Data entries
━━━━

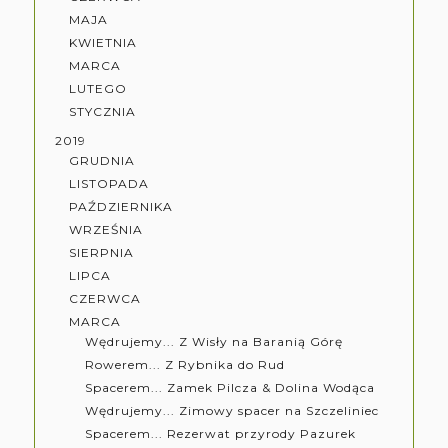
MAJA
KWIETNIA
MARCA
LUTEGO
STYCZNIA
2019
GRUDNIA
LISTOPADA
PAŹDZIERNIKA
WRZEŚNIA
SIERPNIA
LIPCA
CZERWCA
MARCA
Wędrujemy... Z Wisły na Baranią Górę
Rowerem... Z Rybnika do Rud
Spacerem... Zamek Pilcza & Dolina Wodąca
Wędrujemy... Zimowy spacer na Szczeliniec
Spacerem... Rezerwat przyrody Pazurek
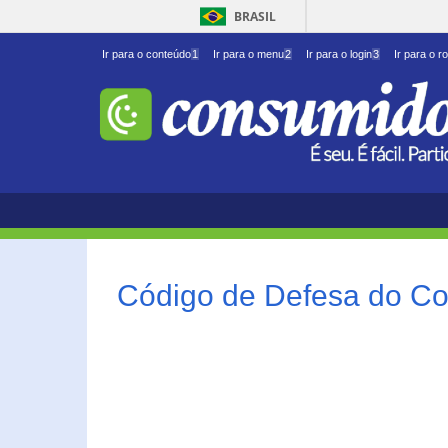
BRASIL
Ir para o conteúdo
1
Ir para o menu
2
Ir para o login
3
Ir para o r
Código de Defesa do Co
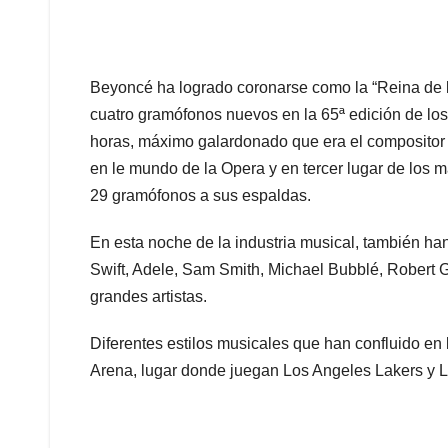
Beyoncé ha logrado coronarse como la “Reina de lo
cuatro gramófonos nuevos en la 65ª edición de los
horas, máximo galardonado que era el compositor 
en le mundo de la Opera y en tercer lugar de los
29 gramófonos a sus espaldas.
En esta noche de la industria musical, también han
Swift, Adele, Sam Smith, Michael Bubblé, Robert 
grandes artistas.
Diferentes estilos musicales que han confluido en 
Arena, lugar donde juegan Los Angeles Lakers y L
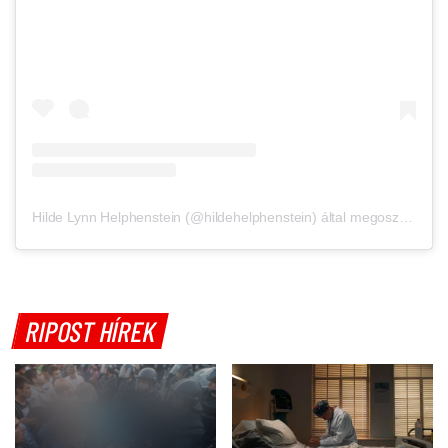
Hilde Lynn Helphenstein (@hildehelphenstein) által megosztott bejegyzés
RIPOST HÍREK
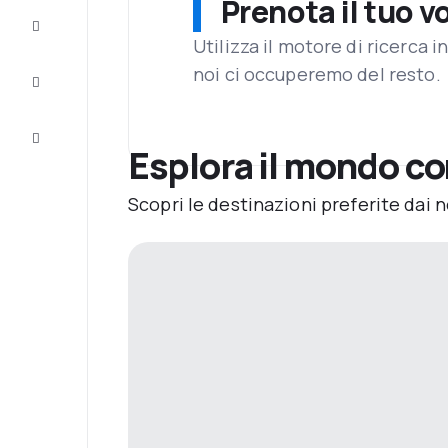
Prenota il tuo v
Completa
il viaggio
Utilizza il motore di ricerca 
noi ci occuperemo del resto.
Ispirazione
e consigli
Servizio
clienti
Esplora il mondo c
Scopri le destinazioni preferite dai n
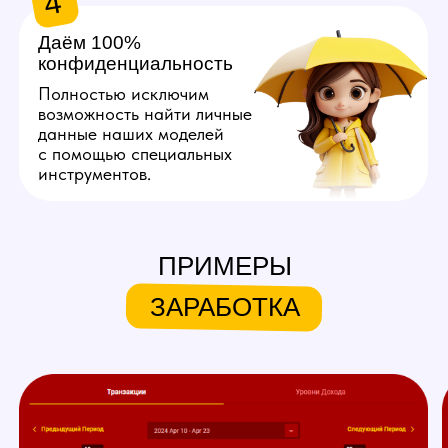
Хочу так же!
ЧТО МЫ ПРЕДЛАГАЕМ
НАШИМ МОДЕЛЯМ
ПРИМЕРЫ
Личный куратор
ЗАРАБОТКА
Личный куратор вебкам студии
в Сочи с самого начала ведет
вашу работу на вебкам
площадках. Он полностью
продумывает ваш образ,
помогает с его реализацией,
берет на себя регистрацию,
оформление профиля
и общение с пользователями
вебкам сайтов.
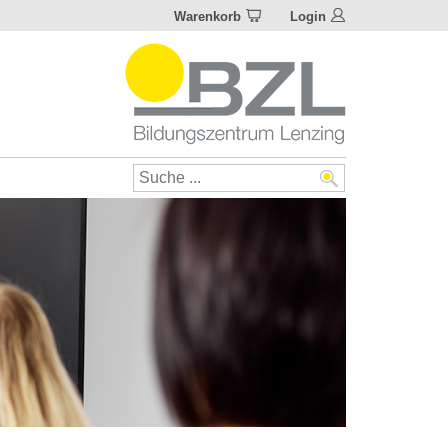
Warenkorb
Login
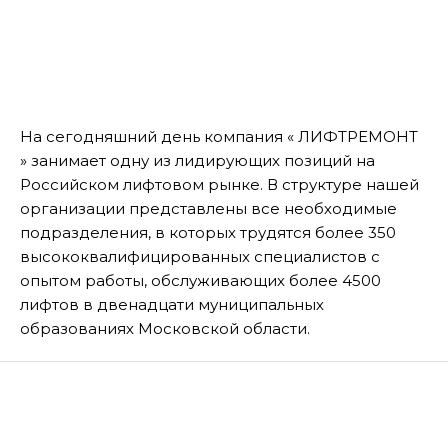
На сегодняшний день компания « ЛИФТРЕМОНТ
» занимает одну из лидирующих позиций на
Российском лифтовом рынке. В структуре нашей
организации представлены все необходимые
подразделения, в которых трудятся более 350
высококвалифицированных специалистов с
опытом работы, обслуживающих более 4500
лифтов в двенадцати муниципальных
образованиях Московской области.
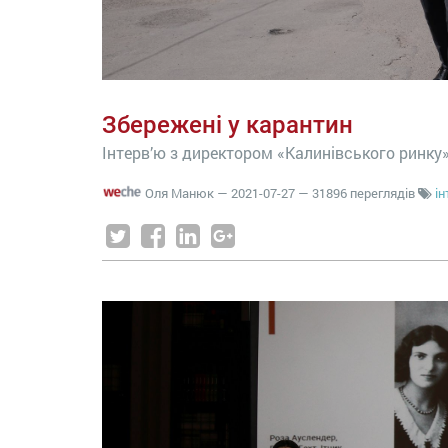
Збережені у карантин
Інтерв’ю з директором «Калинівського ринку
Оля Манюк
—
2021-07-27
— 31896 переглядів
ін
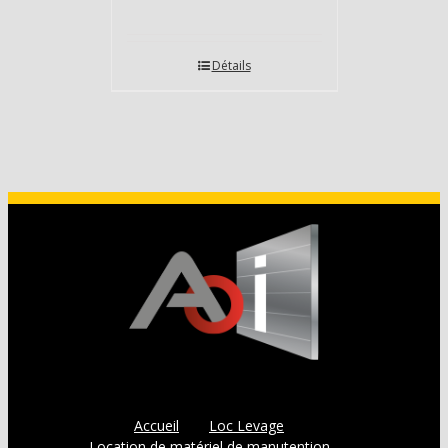
Détails
Accueil
Loc Levage
Location de matériel de manutention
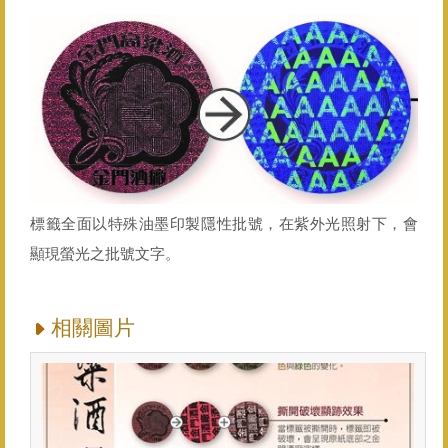
標籤全面以特殊油墨印製隱性批號，在紫外光照射下，會
顯現螢光之批號文字。
相關圖片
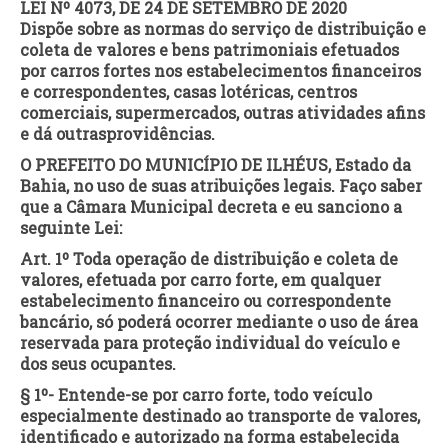
LEI Nº 4073, DE 24 DE SETEMBRO DE 2020
Dispõe sobre as normas do serviço de distribuição e
coleta de valores e bens patrimoniais efetuados
por carros fortes nos estabelecimentos financeiros
e correspondentes, casas lotéricas, centros
comerciais, supermercados, outras atividades afins
e dá outrasprovidências.
O PREFEITO DO MUNICÍPIO DE ILHÉUS, Estado da
Bahia, no uso de suas atribuições legais. Faço saber
que a Câmara Municipal decreta e eu sanciono a
seguinte Lei:
Art. 1º Toda operação de distribuição e coleta de
valores, efetuada por carro forte, em qualquer
estabelecimento financeiro ou correspondente
bancário, só poderá ocorrer mediante o uso de área
reservada para proteção individual do veículo e
dos seus ocupantes.
§ 1º- Entende-se por carro forte, todo veículo
especialmente destinado ao transporte de valores,
identificado e autorizado na forma estabelecida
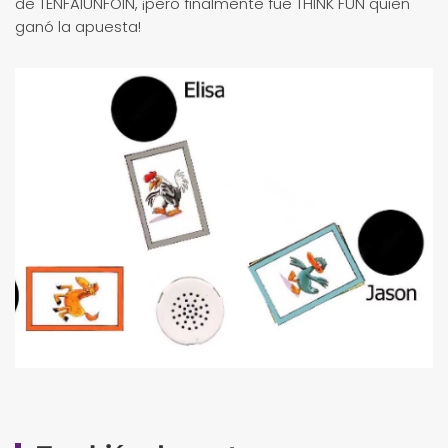
de TENFAIUNFOIN, ¡pero finalmente fue THINK FUN quien
ganó la apuesta!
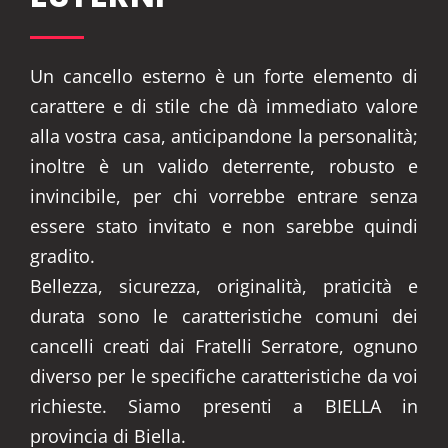
Un cancello esterno è un forte elemento di
carattere e di stile che dà immediato valore
alla vostra casa, anticipandone la personalità;
inoltre è un valido deterrente, robusto e
invincibile, per chi vorrebbe entrare senza
essere stato invitato e non sarebbe quindi
gradito.
Bellezza, sicurezza, originalità, praticità e
durata sono le caratteristiche comuni dei
cancelli creati dai Fratelli Serratore, ognuno
diverso per le specifiche caratteristiche da voi
richieste. Siamo presenti a BIELLA in
provincia di Biella.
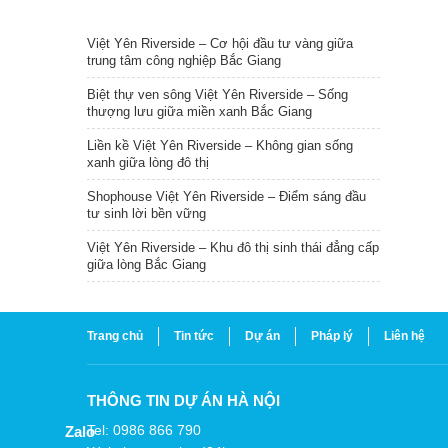
TIN NỔI BẬT
Việt Yên Riverside – Cơ hội đầu tư vàng giữa
trung tâm công nghiệp Bắc Giang
Biệt thự ven sông Việt Yên Riverside – Sống
thượng lưu giữa miền xanh Bắc Giang
Liền kề Việt Yên Riverside – Không gian sống
xanh giữa lòng đô thị
Shophouse Việt Yên Riverside – Điểm sáng đầu
tư sinh lời bền vững
Việt Yên Riverside – Khu đô thị sinh thái đẳng cấp
giữa lòng Bắc Giang
Trang chủ
Tin tức
Dự án
Pháp lý
Liên hệ
THÔNG TIN DỰ ÁN HÀ NỘI
Tel: 0986 866 790
Zalo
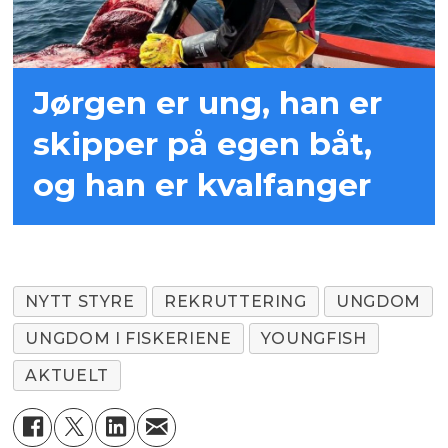
Jørgen er ung, han er
skipper på egen båt,
og han er kvalfanger
NYTT STYRE
REKRUTTERING
UNGDOM
UNGDOM I FISKERIENE
YOUNGFISH
AKTUELT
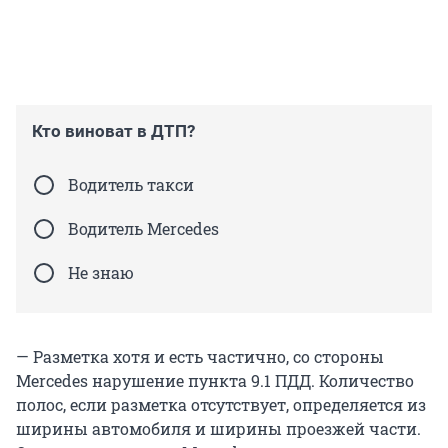
Кто виноват в ДТП?
Водитель такси
Водитель Mercedes
Не знаю
— Разметка хотя и есть частично, со стороны
Mercedes нарушение пункта 9.1 ПДД. Количество
полос, если разметка отсутствует, определяется из
ширины автомобиля и ширины проезжей части.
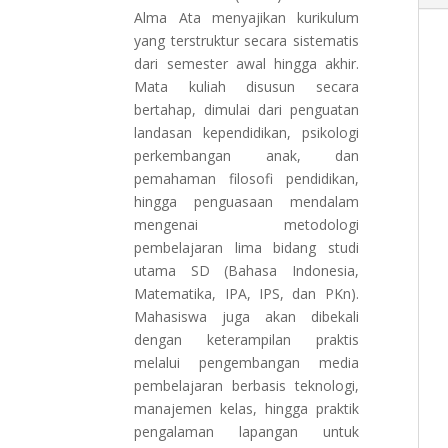
Alma Ata menyajikan kurikulum
yang terstruktur secara sistematis
dari semester awal hingga akhir.
Mata kuliah disusun secara
bertahap, dimulai dari penguatan
landasan kependidikan, psikologi
perkembangan anak, dan
pemahaman filosofi pendidikan,
hingga penguasaan mendalam
mengenai metodologi
pembelajaran lima bidang studi
utama SD (Bahasa Indonesia,
Matematika, IPA, IPS, dan PKn).
Mahasiswa juga akan dibekali
dengan keterampilan praktis
melalui pengembangan media
pembelajaran berbasis teknologi,
manajemen kelas, hingga praktik
pengalaman lapangan untuk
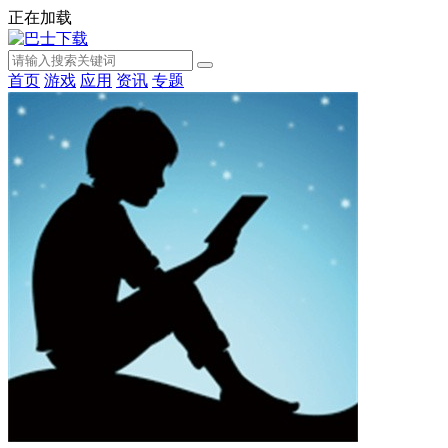
正在加载
首页
游戏
应用
资讯
专题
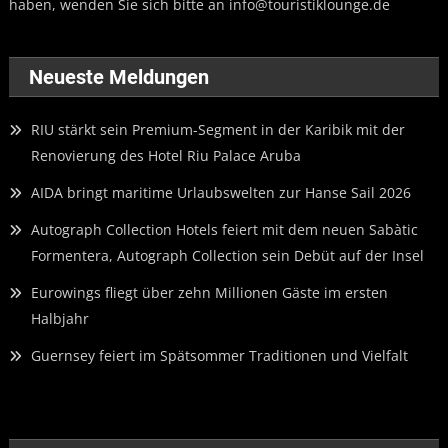
haben, wenden Sie sich bitte an
info@touristiklounge.de
Neueste Meldungen
RIU stärkt sein Premium-Segment in der Karibik mit der
Renovierung des Hotel Riu Palace Aruba
AIDA bringt maritime Urlaubswelten zur Hanse Sail 2026
Autograph Collection Hotels feiert mit dem neuen Sabàtic
Formentera, Autograph Collection sein Debüt auf der Insel
Eurowings fliegt über zehn Millionen Gäste im ersten
Halbjahr
Guernsey feiert im Spätsommer Traditionen und Vielfalt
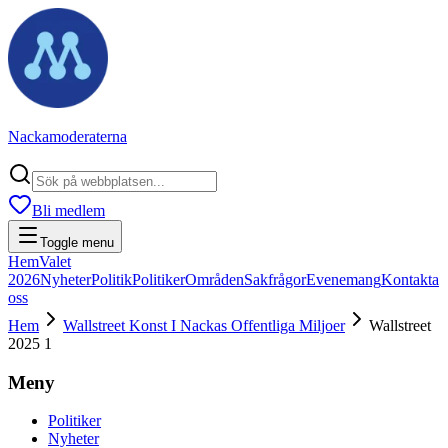
Nackamoderaterna
Bli medlem
Toggle menu
Hem
Valet
2026
Nyheter
Politik
Politiker
Områden
Sakfrågor
Evenemang
Kontakta
oss
Hem
Wallstreet Konst I Nackas Offentliga Miljoer
Wallstreet
2025 1
Meny
Politiker
Nyheter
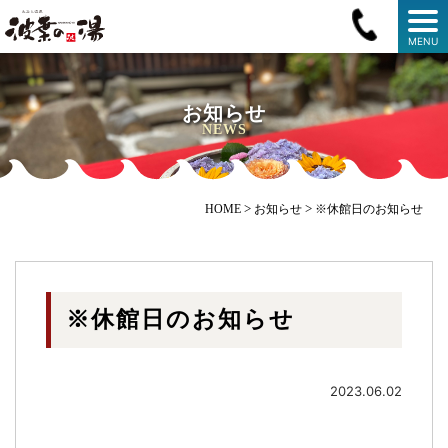
MENU
お知らせ
NEWS
>
>
HOME
お知らせ
※休館日のお知らせ
※休館日のお知らせ
2023.06.02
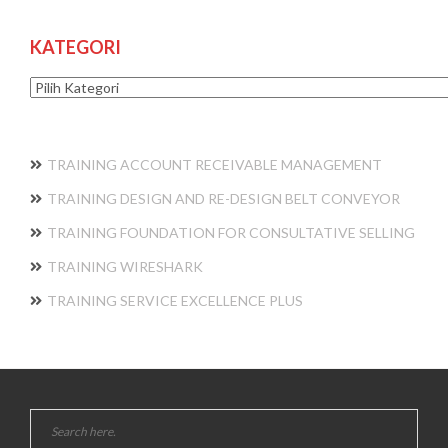
KATEGORI
Kategori
TRAINING ACCOUNT RECEIVABLE MANAGEMENT
TRAINING DESIGN AND RE-DESIGN BELT CONVEYOR
TRAINING FOUNDATION FOR CONSULTATIVE SELLING
TRAINING WIRESHARK
TRAINING SERVICE EXCELLENCE PLUS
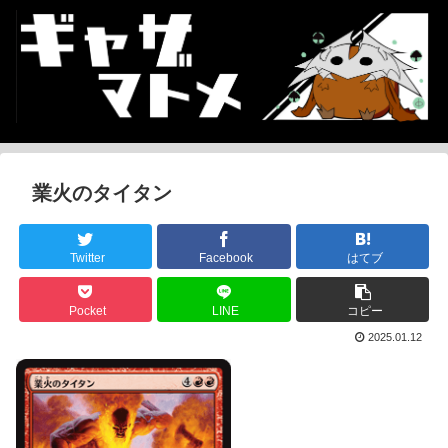
業火のタイタン
Twitter
Facebook
はてブ
Pocket
LINE
コピー
2025.01.12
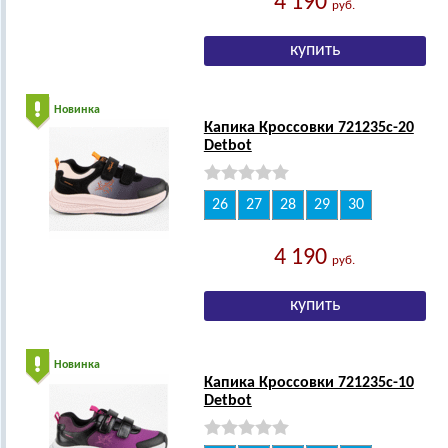
4 190
руб.
Новинка
Капика Кроссовки 721235с-20
Detbot
26
27
28
29
30
4 190
руб.
Новинка
Капика Кроссовки 721235с-10
Detbot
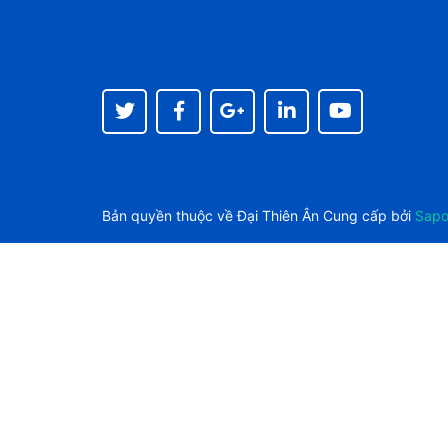
Bản quyền thuộc về
Đại Thiên Ân
Cung cấp bởi
Sap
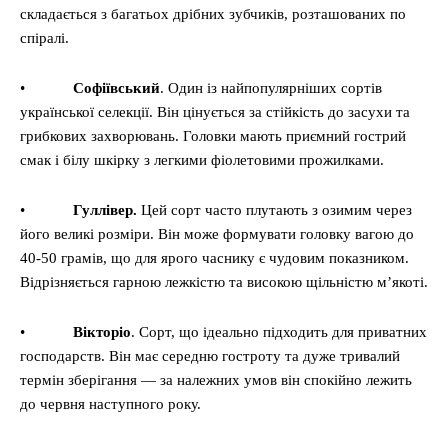
складається з багатьох дрібних зубчиків, розташованих по
спіралі.
•
Софіївський
. Один із найпопулярніших сортів
української селекції. Він цінується за стійкість до засухи та
грибкових захворювань. Головки мають приємний гострий
смак і білу шкірку з легкими фіолетовими прожилками.
•
Гуллівер.
Цей сорт часто плутають з озимим через
його великі розміри. Він може формувати головку вагою до
40-50 грамів, що для ярого часнику є чудовим показником.
Відрізняється гарною лежкістю та високою щільністю м’якоті.
•
Вікторіо
. Сорт, що ідеально підходить для приватних
господарств. Він має середню гостроту та дуже тривалий
термін зберігання — за належних умов він спокійно лежить
до червня наступного року.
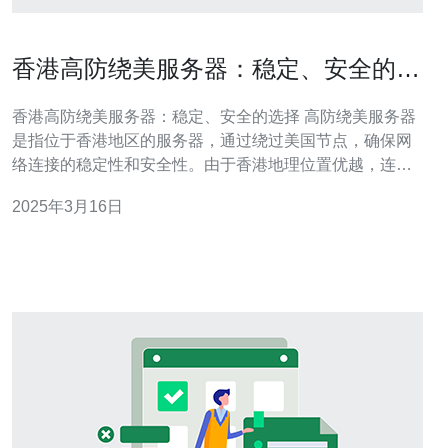
香港高防绕美服务器：稳定、安全的选
择
香港高防绕美服务器：稳定、安全的选择 高防绕美服务器
是指位于香港地区的服务器，通过绕过美国节点，确保网
络连接的稳定性和安全性。由于香港地理位置优越，连接
亚洲地区各国的网络速度快，因此成为了很多企业和个人
2025年3月16日
用户的首选。 对于企业和个人用户来说，网络的稳定性是
非常重要的。香港高防绕美服务器能够提供稳定的网络连
接，避免了由于网络拥堵、故障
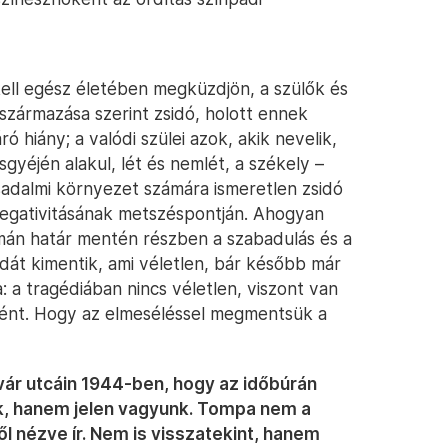
kell egész életében megküzdjön, a szülők és
 származása szerint zsidó, holott ennek
ró hiány; a valódi szülei azok, akik nevelik,
gyéjén alakul, lét és nemlét, a székely –
adalmi környezet számára ismeretlen zsidó
egativitásának metszéspontján. Ahogyan
mán határ mentén részben a szabadulás és a
ildát kimentik, ami véletlen, bár később már
: a tragédiában nincs véletlen, viszont van
örtént. Hogy az elmeséléssel megmentsük a
ár utcáin 1944-ben, hogy az időbúrán
, hanem jelen vagyunk. Tompa nem a
ől nézve ír. Nem is visszatekint, hanem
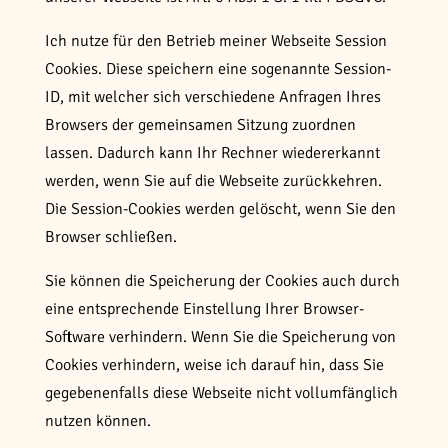
Ich nutze für den Betrieb meiner Webseite Session
Cookies. Diese speichern eine sogenannte Session-
ID, mit welcher sich verschiedene Anfragen Ihres
Browsers der gemeinsamen Sitzung zuordnen
lassen. Dadurch kann Ihr Rechner wiedererkannt
werden, wenn Sie auf die Webseite zurückkehren.
Die Session-Cookies werden gelöscht, wenn Sie den
Browser schließen.
Sie können die Speicherung der Cookies auch durch
eine entsprechende Einstellung Ihrer Browser-
Software verhindern. Wenn Sie die Speicherung von
Cookies verhindern, weise ich darauf hin, dass Sie
gegebenenfalls diese Webseite nicht vollumfänglich
nutzen können.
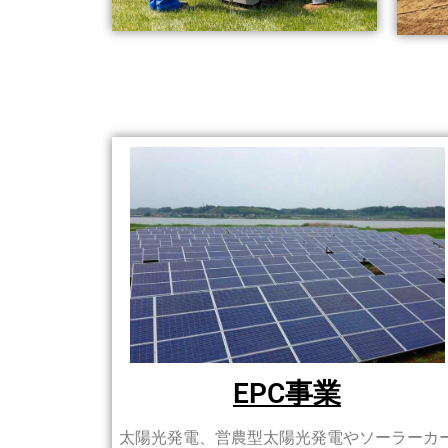
EPC事業
太陽光発電、営農型太陽光発電やソーラーカ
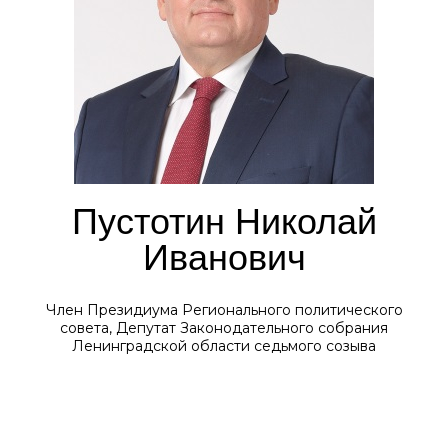
Пустотин Николай
Иванович
Член Президиума Регионального политического
совета, Депутат Законодательного собрания
Ленинградской области седьмого созыва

━━━━

Task statement
Each line of the records with the word "Việt" in it is to be copied.

Answer to the problem
Việt Yên Riverside – Cơ hội đầu tư vàng giữa
Biệt thự ven sông Việt Yên Riverside – Sống
Liền kề Việt Yên Riverside – Không gian sống
Shophouse Việt Yên Riverside – Điểm sáng đầu
Việt Yên Riverside – Khu đô thị sinh thái đẳng cấp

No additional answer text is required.